RECORDS SUPPLIED
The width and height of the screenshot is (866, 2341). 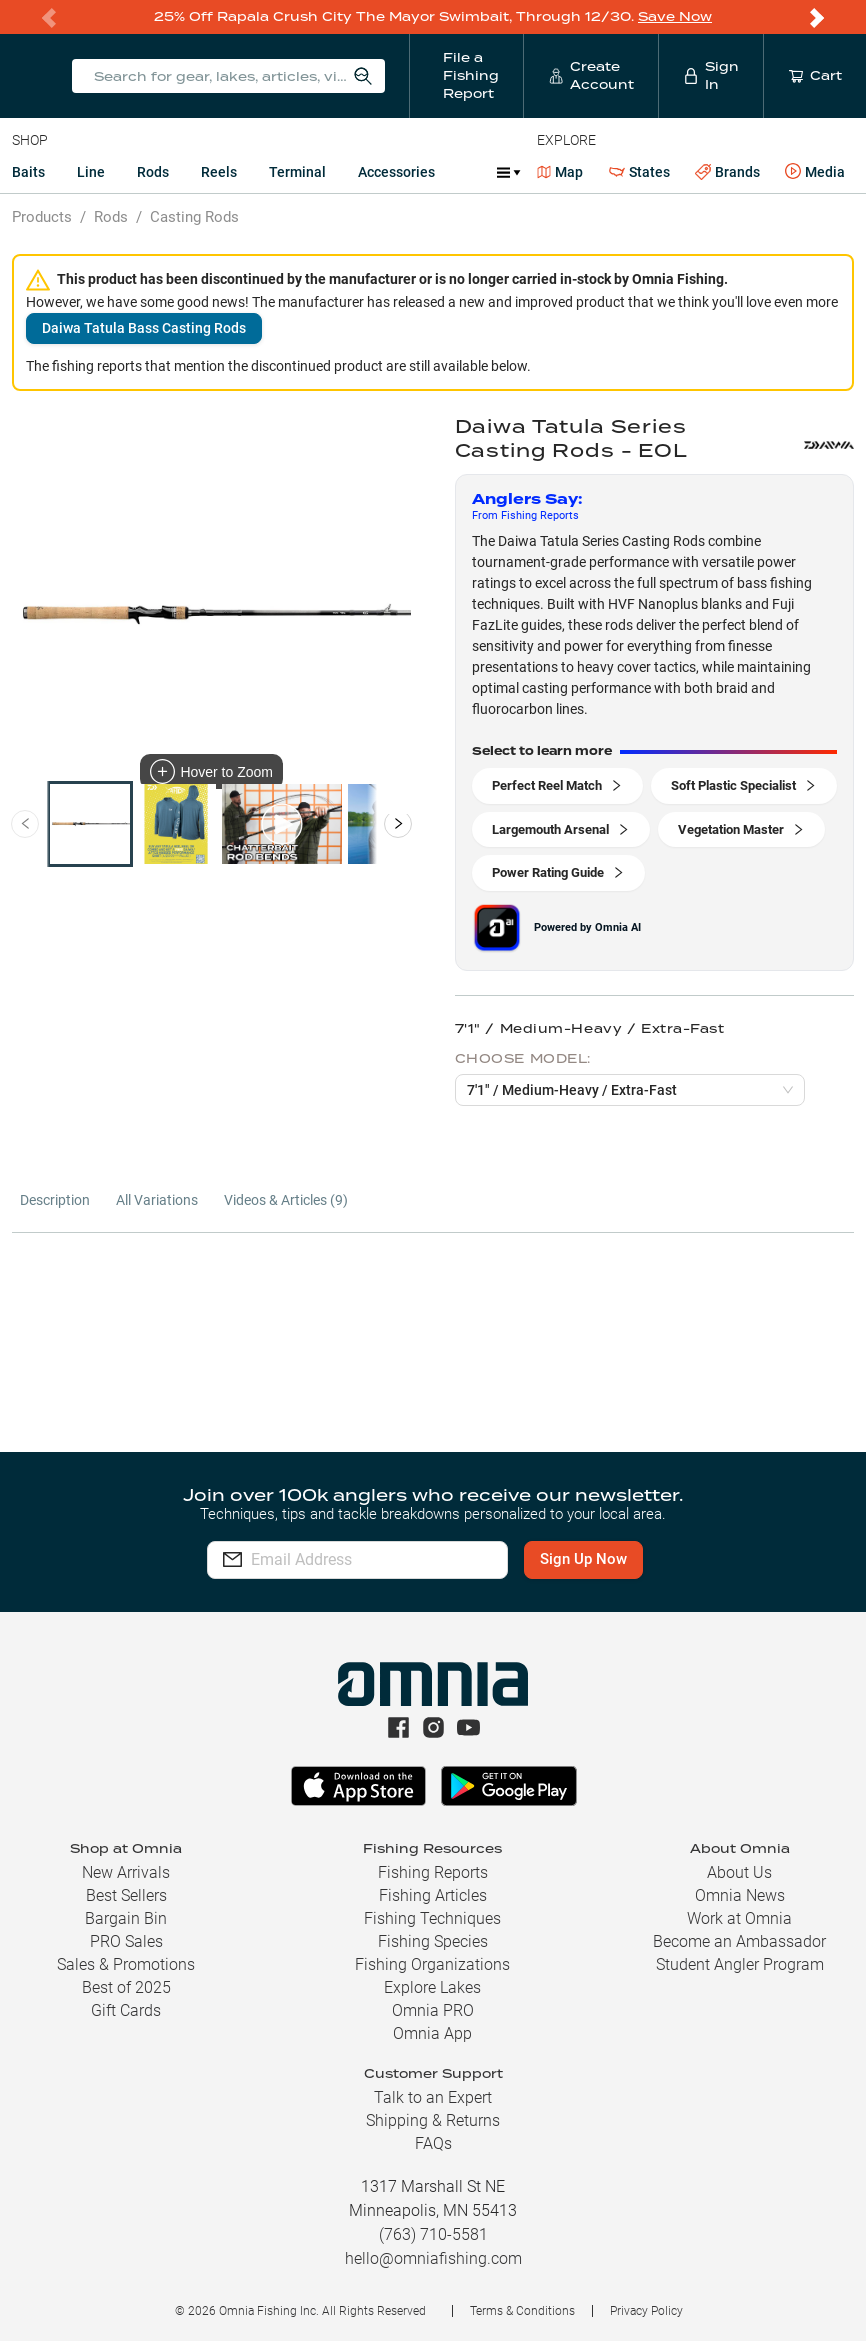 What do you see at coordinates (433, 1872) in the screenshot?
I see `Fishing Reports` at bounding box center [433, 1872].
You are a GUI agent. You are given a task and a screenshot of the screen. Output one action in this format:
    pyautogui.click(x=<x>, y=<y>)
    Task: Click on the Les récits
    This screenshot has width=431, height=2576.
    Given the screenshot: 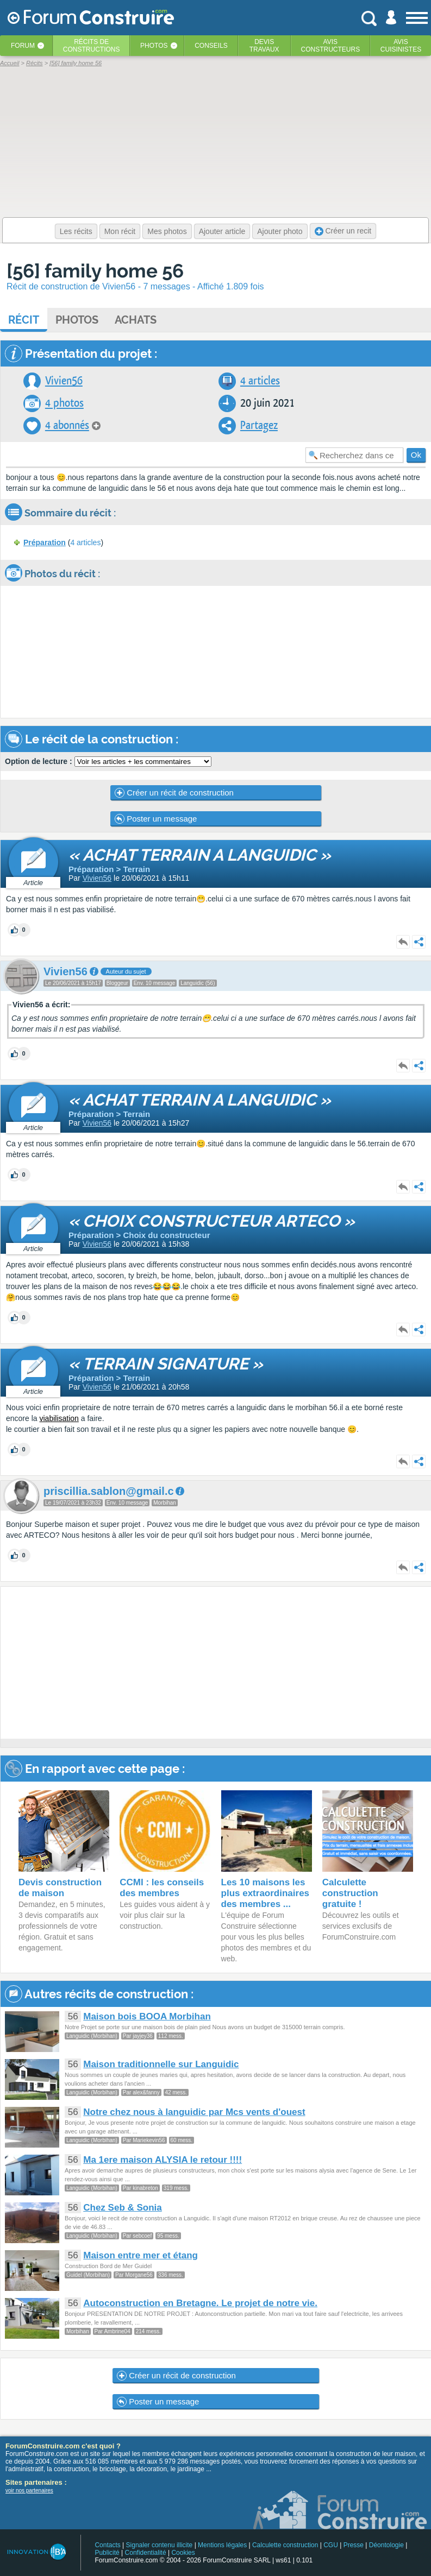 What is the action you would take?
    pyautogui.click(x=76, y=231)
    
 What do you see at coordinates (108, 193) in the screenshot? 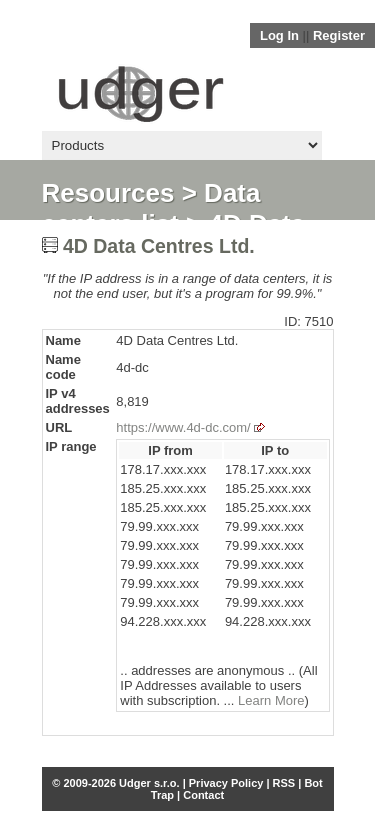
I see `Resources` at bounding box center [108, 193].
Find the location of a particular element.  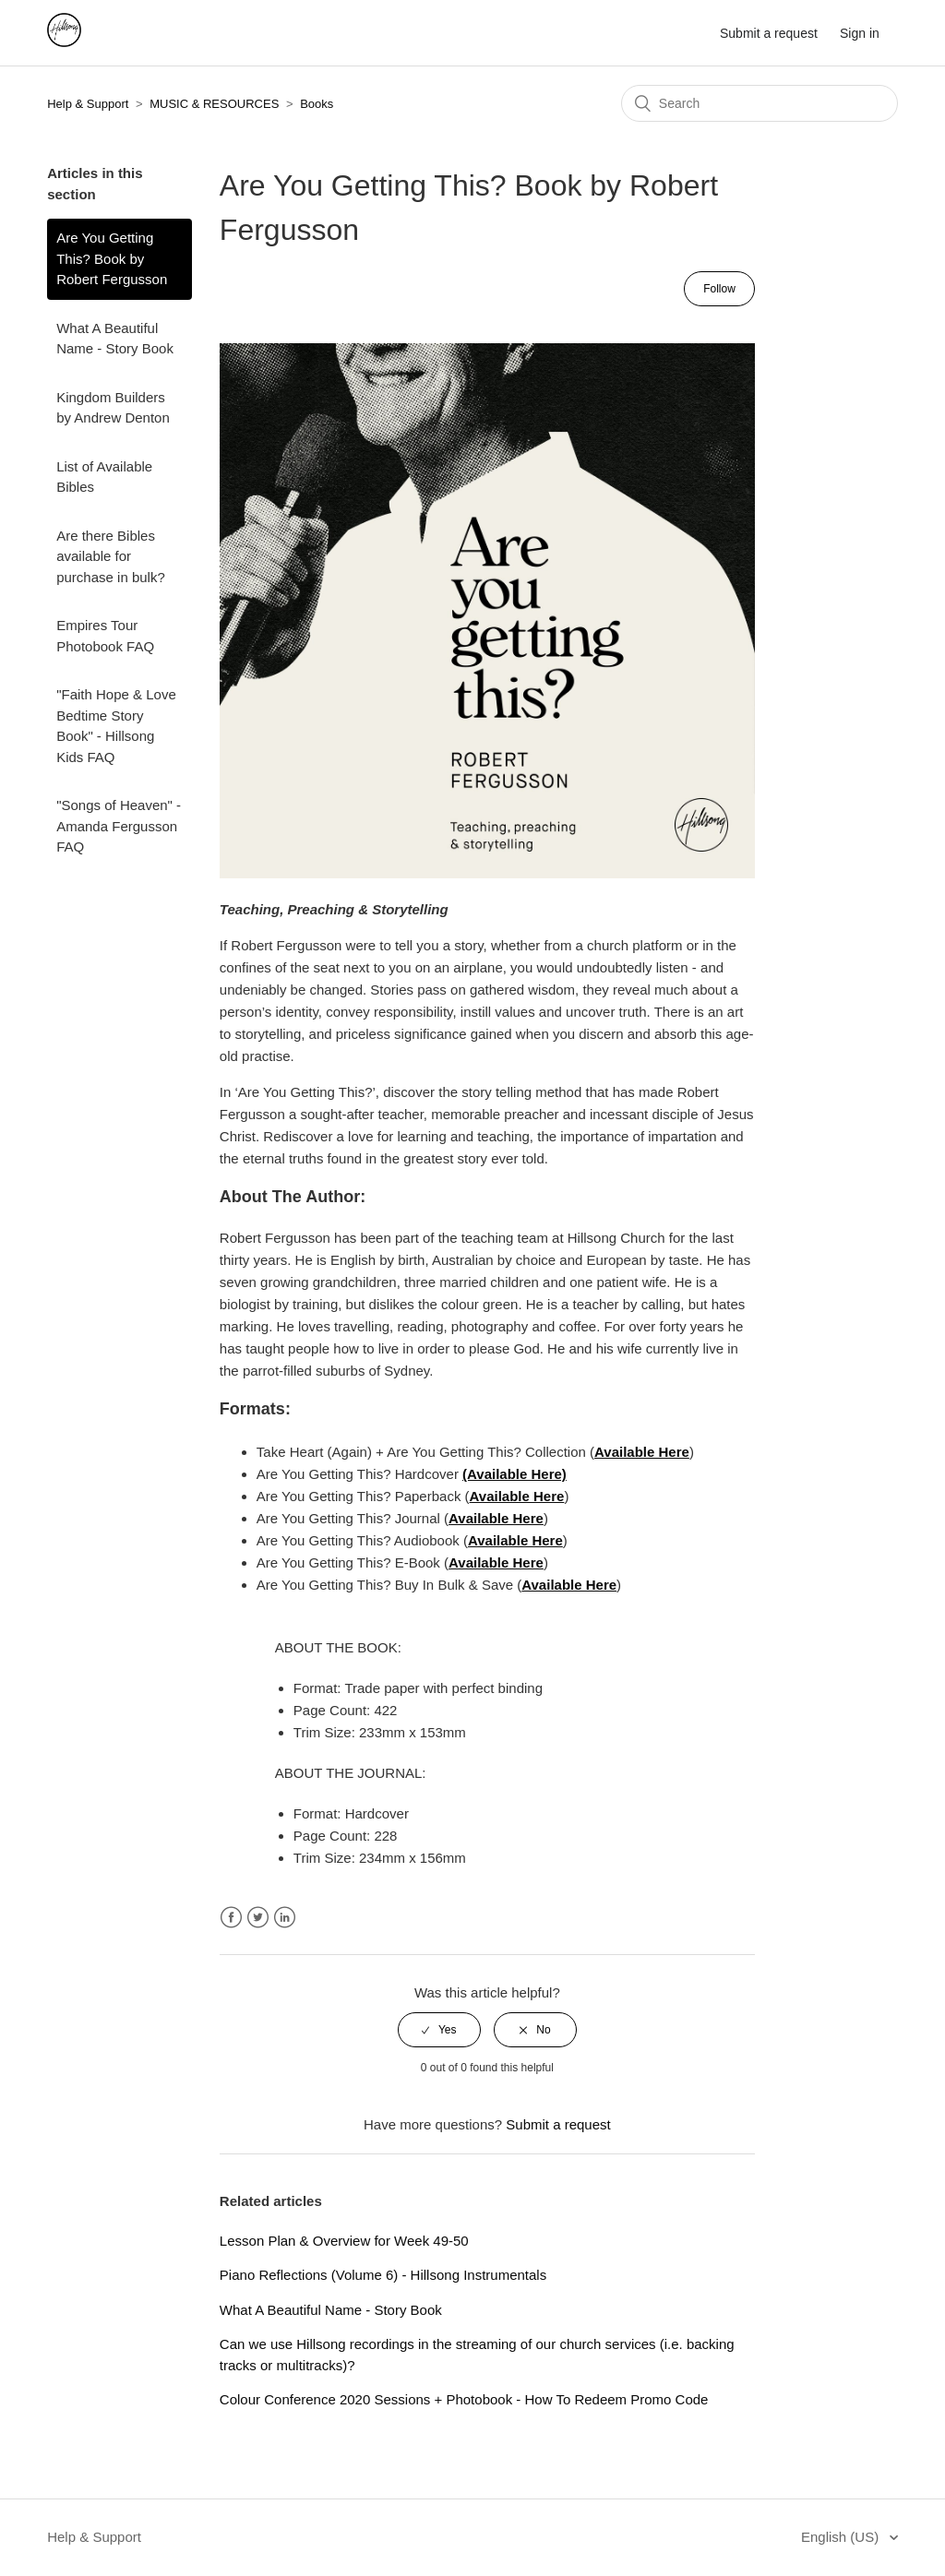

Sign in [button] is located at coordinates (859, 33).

EXERCISE DIRECTIONS
In the listing above, transcribe exactly the lines from the line containing "What do you see at coordinates (108, 193)" through the last one, both included, but not the pictures.

ANSWER BELOW
 What do you see at coordinates (108, 193) in the screenshot? 
I see `Resources` at bounding box center [108, 193].
Find the location of a particular element.  

Sign in [button] is located at coordinates (859, 33).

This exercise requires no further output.